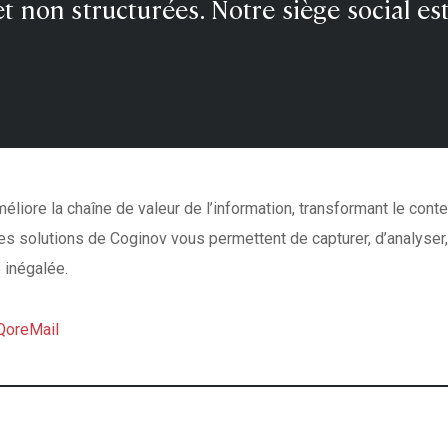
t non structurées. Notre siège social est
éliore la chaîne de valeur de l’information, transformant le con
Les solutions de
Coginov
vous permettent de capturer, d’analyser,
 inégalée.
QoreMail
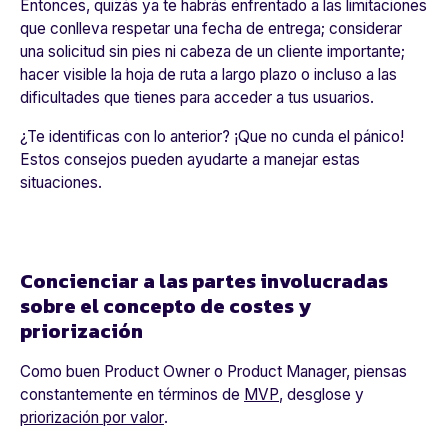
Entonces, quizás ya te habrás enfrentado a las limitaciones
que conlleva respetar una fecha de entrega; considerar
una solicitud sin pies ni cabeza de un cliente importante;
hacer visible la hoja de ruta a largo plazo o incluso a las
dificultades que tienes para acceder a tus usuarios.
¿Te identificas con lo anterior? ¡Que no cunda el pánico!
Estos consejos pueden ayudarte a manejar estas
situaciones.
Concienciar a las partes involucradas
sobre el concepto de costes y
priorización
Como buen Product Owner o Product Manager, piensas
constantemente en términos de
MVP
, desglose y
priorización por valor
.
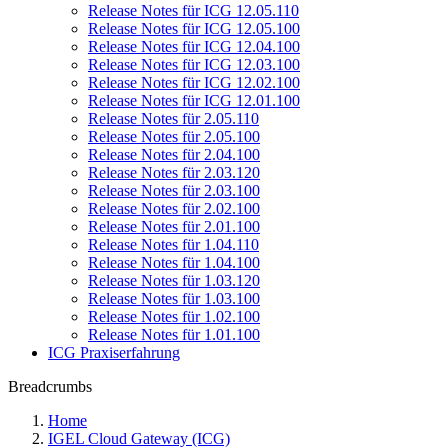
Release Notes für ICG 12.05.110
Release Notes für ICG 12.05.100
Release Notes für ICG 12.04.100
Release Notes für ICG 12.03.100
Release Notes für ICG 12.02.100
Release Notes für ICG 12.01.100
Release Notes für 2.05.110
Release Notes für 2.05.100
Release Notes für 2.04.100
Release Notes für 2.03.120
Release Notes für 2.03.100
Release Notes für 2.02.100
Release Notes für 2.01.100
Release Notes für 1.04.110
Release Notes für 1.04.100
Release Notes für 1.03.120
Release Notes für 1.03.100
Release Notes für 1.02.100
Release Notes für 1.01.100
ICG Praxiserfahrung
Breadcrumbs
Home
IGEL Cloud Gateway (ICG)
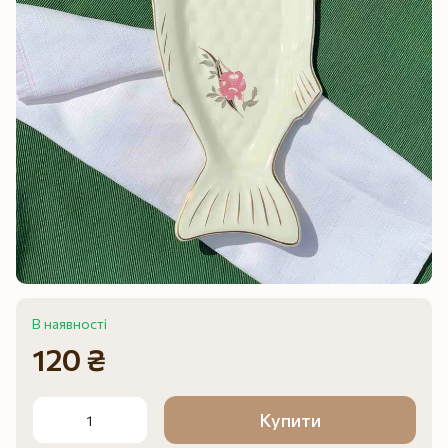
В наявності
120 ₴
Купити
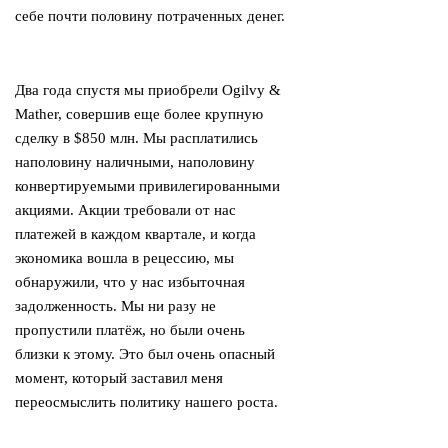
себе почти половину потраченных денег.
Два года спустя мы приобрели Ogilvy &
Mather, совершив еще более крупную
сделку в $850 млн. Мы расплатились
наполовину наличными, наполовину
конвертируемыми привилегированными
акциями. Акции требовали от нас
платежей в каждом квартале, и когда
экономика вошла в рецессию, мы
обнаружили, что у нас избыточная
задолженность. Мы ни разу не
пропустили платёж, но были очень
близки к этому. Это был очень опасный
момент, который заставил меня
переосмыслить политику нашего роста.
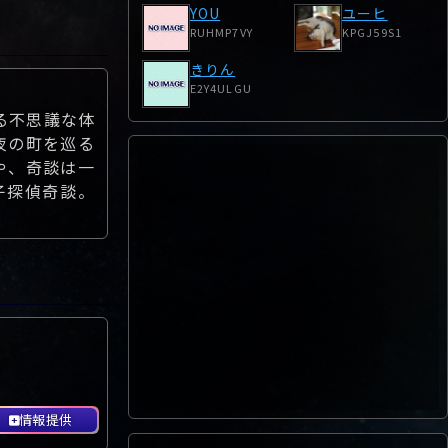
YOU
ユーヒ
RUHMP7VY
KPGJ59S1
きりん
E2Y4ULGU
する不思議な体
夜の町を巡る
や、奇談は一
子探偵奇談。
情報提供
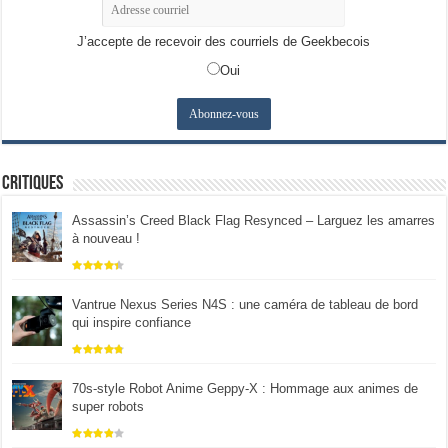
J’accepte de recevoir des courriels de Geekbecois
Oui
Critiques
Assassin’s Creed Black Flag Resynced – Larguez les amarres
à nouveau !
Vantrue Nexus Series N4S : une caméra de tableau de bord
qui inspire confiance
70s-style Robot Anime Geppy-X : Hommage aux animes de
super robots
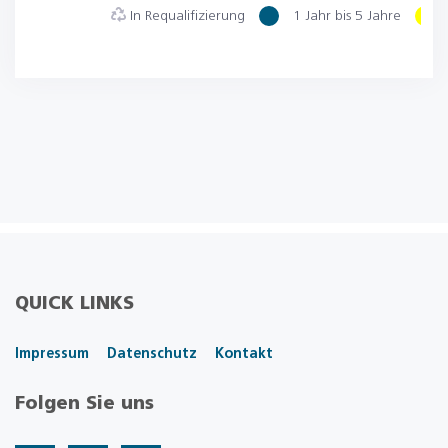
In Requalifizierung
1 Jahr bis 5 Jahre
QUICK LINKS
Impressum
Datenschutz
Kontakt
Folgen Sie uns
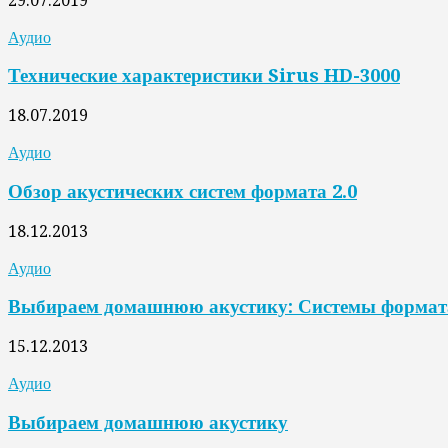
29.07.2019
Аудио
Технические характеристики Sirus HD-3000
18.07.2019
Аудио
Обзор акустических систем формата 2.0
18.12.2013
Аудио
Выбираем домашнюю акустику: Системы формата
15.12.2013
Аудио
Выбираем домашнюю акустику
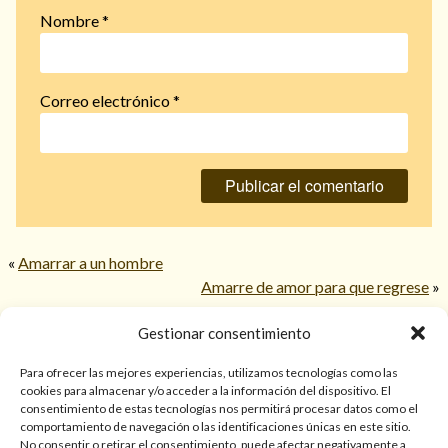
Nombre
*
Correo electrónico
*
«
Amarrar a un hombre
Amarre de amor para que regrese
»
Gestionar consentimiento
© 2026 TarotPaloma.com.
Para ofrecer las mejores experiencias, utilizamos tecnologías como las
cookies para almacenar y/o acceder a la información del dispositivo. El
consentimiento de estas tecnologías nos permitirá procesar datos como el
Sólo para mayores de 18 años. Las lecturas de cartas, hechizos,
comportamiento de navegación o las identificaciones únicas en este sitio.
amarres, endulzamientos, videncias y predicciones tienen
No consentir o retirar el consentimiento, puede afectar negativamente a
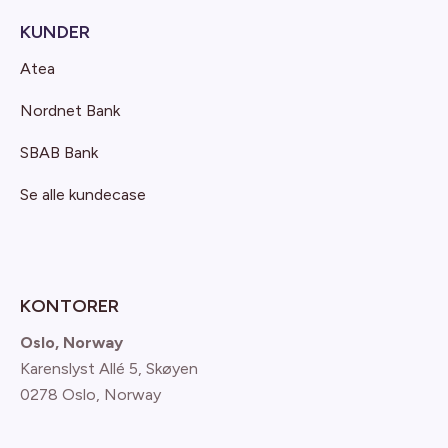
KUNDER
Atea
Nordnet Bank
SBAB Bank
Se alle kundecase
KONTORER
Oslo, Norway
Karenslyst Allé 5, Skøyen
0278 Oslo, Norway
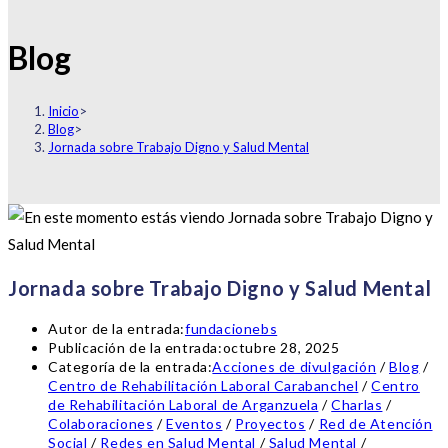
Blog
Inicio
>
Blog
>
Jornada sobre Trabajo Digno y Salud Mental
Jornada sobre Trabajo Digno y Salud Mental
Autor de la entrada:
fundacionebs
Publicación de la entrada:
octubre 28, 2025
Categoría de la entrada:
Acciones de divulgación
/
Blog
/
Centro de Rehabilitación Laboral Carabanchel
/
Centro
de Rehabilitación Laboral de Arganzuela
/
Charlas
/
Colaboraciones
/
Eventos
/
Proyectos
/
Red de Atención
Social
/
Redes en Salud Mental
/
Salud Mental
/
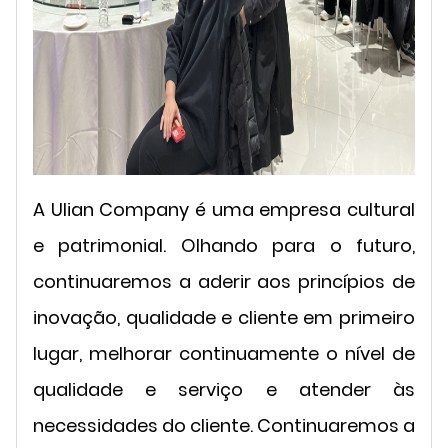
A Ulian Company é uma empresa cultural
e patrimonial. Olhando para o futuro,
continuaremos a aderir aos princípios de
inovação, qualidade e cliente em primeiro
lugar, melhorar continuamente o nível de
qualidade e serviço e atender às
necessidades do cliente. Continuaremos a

•••••

> What you should do: Print the listing above in full, exactly as written. Omit any pictures.

> Exercise output:
t non structurées. Notre siège social est
éliore la chaîne de valeur de l’information, transformant le con
Les solutions de
Coginov
vous permettent de capturer, d’analyser,
 inégalée.
QoreMail
Entonces, quizás ya te habrás enfrentado a las limitaciones
que conlleva respetar una fecha de entrega; considerar
una solicitud sin pies ni cabeza de un cliente importante;
hacer visible la hoja de ruta a largo plazo o incluso a las
dificultades que tienes para acceder a tus usuarios.
¿Te identificas con lo anterior? ¡Que no cunda el pánico!
Estos consejos pueden ayudarte a manejar estas
situaciones.
Concienciar a las partes involucradas
sobre el concepto de costes y
priorización
Como buen Product Owner o Product Manager, piensas
constantemente en términos de
MVP
, desglose y
priorización por valor
.
Release Notes für ICG 12.05.110
Release Notes für ICG 12.05.100
Release Notes für ICG 12.04.100
Release Notes für ICG 12.03.100
Release Notes für ICG 12.02.100
Release Notes für ICG 12.01.100
Release Notes für 2.05.110
Release Notes für 2.05.100
Release Notes für 2.04.100
Release Notes für 2.03.120
Release Notes für 2.03.100
Release Notes für 2.02.100
Release Notes für 2.01.100
Release Notes für 1.04.110
Release Notes für 1.04.100
Release Notes für 1.03.120
Release Notes für 1.03.100
Release Notes für 1.02.100
Release Notes für 1.01.100
ICG Praxiserfahrung
Breadcrumbs
Home
IGEL Cloud Gateway (ICG)
В наявності
120 ₴
Купити
себе почти половину потраченных денег.
Два года спустя мы приобрели Ogilvy &
Mather, совершив еще более крупную
сделку в $850 млн. Мы расплатились
наполовину наличными, наполовину
конвертируемыми привилегированными
акциями. Акции требовали от нас
платежей в каждом квартале, и когда
экономика вошла в рецессию, мы
обнаружили, что у нас избыточная
задолженность. Мы ни разу не
пропустили платёж, но были очень
близки к этому. Это был очень опасный
момент, который заставил меня
переосмыслить политику нашего роста.
YOU
ユーヒ
RUHMP7VY
KPGJ59S1
きりん
E2Y4ULGU
する不思議な体
夜の町を巡る
や、奇談は一
子探偵奇談。
情報提供
J’accepte de recevoir des courriels de Geekbecois
Oui
Critiques
Assassin’s Creed Black Flag Resynced – Larguez les amarres
à nouveau !
Vantrue Nexus Series N4S : une caméra de tableau de bord
qui inspire confiance
70s-style Robot Anime Geppy-X : Hommage aux animes de
super robots
In Requalifizierung
1 Jahr bis 5 Jahre
QUICK LINKS
Impressum
Datenschutz
Kontakt
Folgen Sie uns
29.07.2019
Аудио
Технические характеристики Sirus HD-3000
18.07.2019
Аудио
Обзор акустических систем формата 2.0
18.12.2013
Аудио
Выбираем домашнюю акустику: Системы формата
15.12.2013
Аудио
Выбираем домашнюю акустику
Nombre
*
Correo electrónico
*
«
Amarrar a un hombre
Amarre de amor para que regrese
»
Gestionar consentimiento
© 2026 TarotPaloma.com.
Para ofrecer las mejores experiencias, utilizamos tecnologías como las
cookies para almacenar y/o acceder a la información del dispositivo. El
consentimiento de estas tecnologías nos permitirá procesar datos como el
Sólo para mayores de 18 años. Las lecturas de cartas, hechizos,
comportamiento de navegación o las identificaciones únicas en este sitio.
amarres, endulzamientos, videncias y predicciones tienen
No consentir o retirar el consentimiento, puede afectar negativamente a
KUNDER
Atea
Nordnet Bank
SBAB Bank
Se alle kundecase
KONTORER
Oslo, Norway
Karenslyst Allé 5, Skøyen
0278 Oslo, Norway
Blog
Inicio
>
Blog
>
Jornada sobre Trabajo Digno y Salud Mental
Jornada sobre Trabajo Digno y Salud Mental
Autor de la entrada:
fundacionebs
Publicación de la entrada:
octubre 28, 2025
Categoría de la entrada:
Acciones de divulgación
/
Blog
/
Centro de Rehabilitación Laboral Carabanchel
/
Centro
de Rehabilitación Laboral de Arganzuela
/
Charlas
/
Colaboraciones
/
Eventos
/
Proyectos
/
Red de Atención
Social
/
Redes en Salud Mental
/
Salud Mental
/
A Ulian Company é uma empresa cultural
e patrimonial. Olhando para o futuro,
continuaremos a aderir aos princípios de
inovação, qualidade e cliente em primeiro
lugar, melhorar continuamente o nível de
qualidade e serviço e atender às
necessidades do cliente. Continuaremos a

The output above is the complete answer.